Mas a minha primeira abordagem séria desta ideia deu-se com o Felipe. Ele debate-se com os seus muitos fracassos internalizados, alguns já ligados à sua queeridade escondida, que se tornaria um tema central anos mais tarde em We Prefer the Damned. Ele tem uma paixão por um novo heterónimo que inventei, o filho de Alberto Caeiro, o verdadeiro “guardador de rebanhos”. Quis acrescentar o meu heterónimo ao panteão do Pessoa. Foi a minha maneira de me situar na tradição literária do modernismo português. Com algumas referências a Camões e ao fado, foi uma das primeiras tentativas de me ligar a coisas portuguesas para lá da minha experiência pessoal.
Curiosamente, a árvore genealógica, no início do livro, foi uma das últimas coisas a surgir. Não foi ideia minha, gostava muito que tivesse sido. Veio de um dos meus melhores amigos da altura, que tinha lido praticamente tudo o que eu escrevera até então. Percebi imediatamente que era a ideia certa. Colava tudo.

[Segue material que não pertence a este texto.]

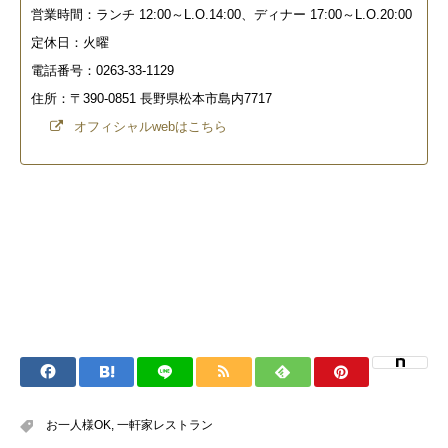
営業時間：ランチ 12:00～L.O.14:00、ディナー 17:00～L.O.20:00
定休日：火曜
電話番号：0263-33-1129
住所：〒390-0851 長野県松本市島内7717
オフィシャルwebはこちら
お一人様OK
,
一軒家レストラン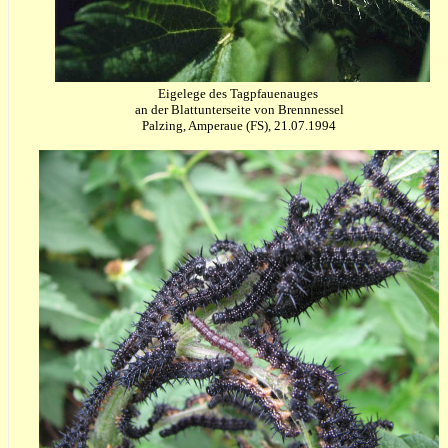
Eigelege des Tagpfauenauges
an der Blattunterseite von Brennnessel
Palzing, Amperaue (FS), 21.07.1994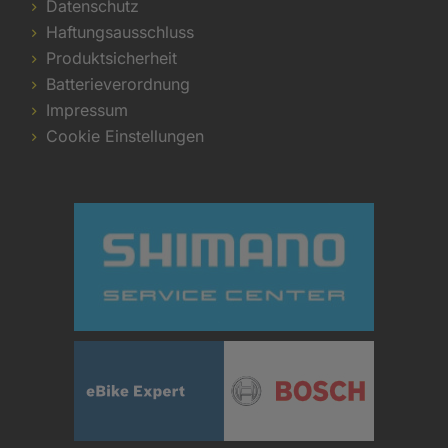
Datenschutz
Haftungsausschluss
Produktsicherheit
Batterieverordnung
Impressum
Cookie Einstellungen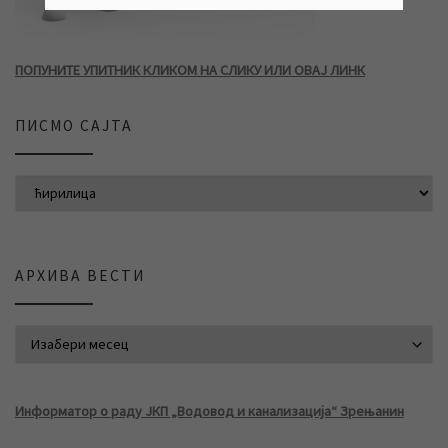
ПОПУНИТЕ УПИТНИК КЛИКОМ НА СЛИКУ ИЛИ ОВАЈ ЛИНК
ПИСМО САЈТА
АРХИВА ВЕСТИ
АРХИВА ВЕСТИ
Информатор о раду ЈКП „Водовод и канализација“ Зрењанин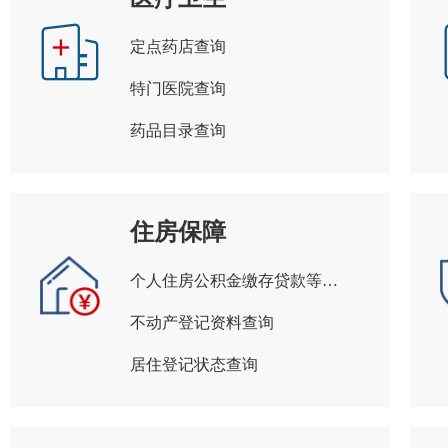
定点药店查询
特门医院查询
药品目录查询
住房保障
个人住房公积金缴存贷款等信息查询
不动产登记资料查询
居住登记状态查询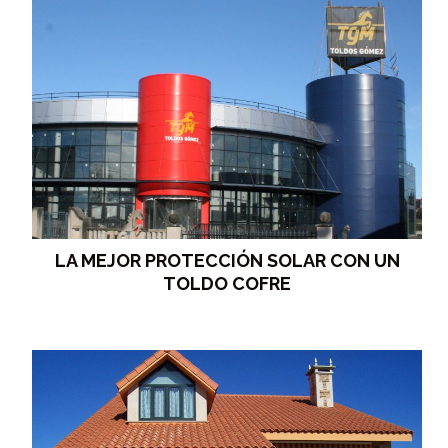
LA MEJOR PROTECCIÓN SOLAR CON UN
TOLDO COFRE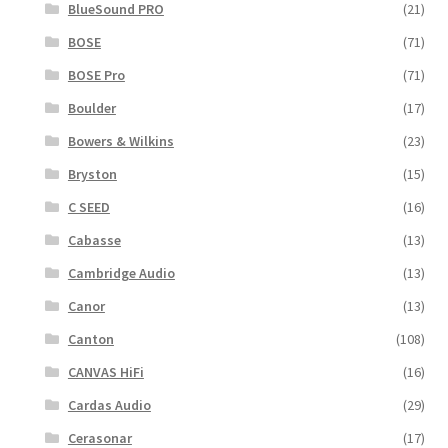
BlueSound PRO
(21)
BOSE
(71)
BOSE Pro
(71)
Boulder
(17)
Bowers & Wilkins
(23)
Bryston
(15)
C SEED
(16)
Cabasse
(13)
Cambridge Audio
(13)
Canor
(13)
Canton
(108)
CANVAS HiFi
(16)
Cardas Audio
(29)
Cerasonar
(17)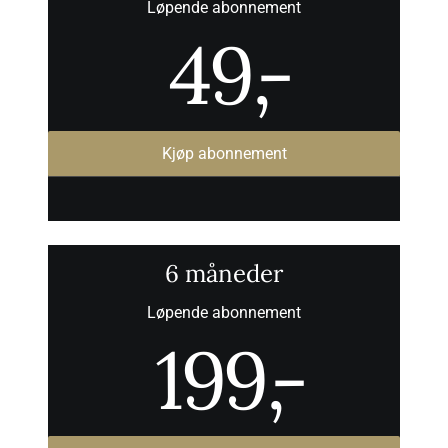
Løpende abonnement
49
,-
Kjøp abonnement
6 måneder
Løpende abonnement
199
,-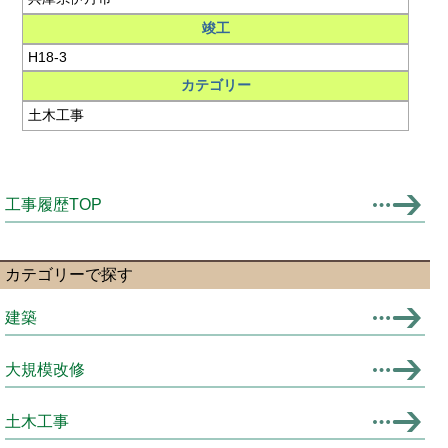
竣工
H18-3
カテゴリー
土木工事
工事履歴TOP
カテゴリーで探す
建築
大規模改修
土木工事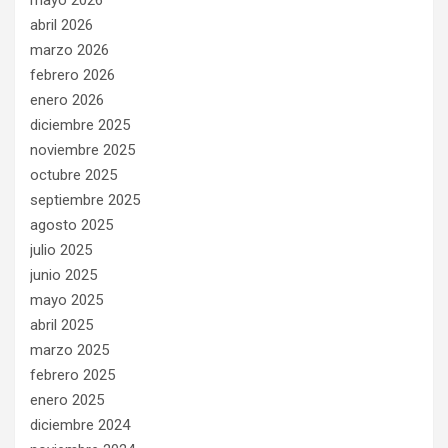
mayo 2026
abril 2026
marzo 2026
febrero 2026
enero 2026
diciembre 2025
noviembre 2025
octubre 2025
septiembre 2025
agosto 2025
julio 2025
junio 2025
mayo 2025
abril 2025
marzo 2025
febrero 2025
enero 2025
diciembre 2024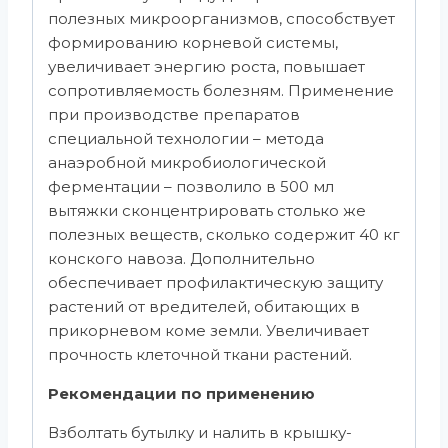
полезных микроорганизмов, способствует
формированию корневой системы,
увеличивает энергию роста, повышает
сопротивляемость болезням. Применение
при производстве препаратов
специальной технологии – метода
анаэробной микробиологической
ферментации – позволило в 500 мл
вытяжки сконцентрировать столько же
полезных веществ, сколько содержит 40 кг
конского навоза. Дополнительно
обеспечивает профилактическую защиту
растений от вредителей, обитающих в
прикорневом коме земли. Увеличивает
прочность клеточной ткани растений.
Рекомендации по применению
Взболтать бутылку и налить в крышку-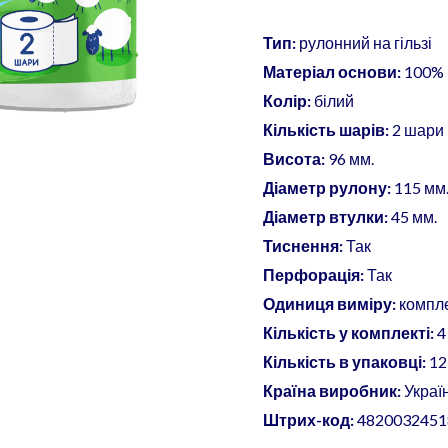
Тип:
рулонний на гільзі
Матеріал основи:
100% 
Колір:
білий
Кількість шарів:
2 шари
Висота:
96 мм.
Діаметр рулону:
115 мм
Діаметр втулки:
45 мм.
Тиснення:
Так
Перфорація:
Так
Одиниця виміру:
компл
Кількість у комплекті:
4
Кількість в упаковці:
12
Країна виробник:
Украї
Штрих-код:
4820032451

Este livro demorou 10 anos do começo ao fim, e foi a minha primeira tentativa de pôr um pé nos Açores e outro nos Estados Unidos, como um colosso. E, como a estátua grega original, sabia que, quando tudo estivesse dito e feito, o mais provável era que só sobrassem uns pés desmembrados para marcar que alguém tinha estado ali, quem quer que fosse.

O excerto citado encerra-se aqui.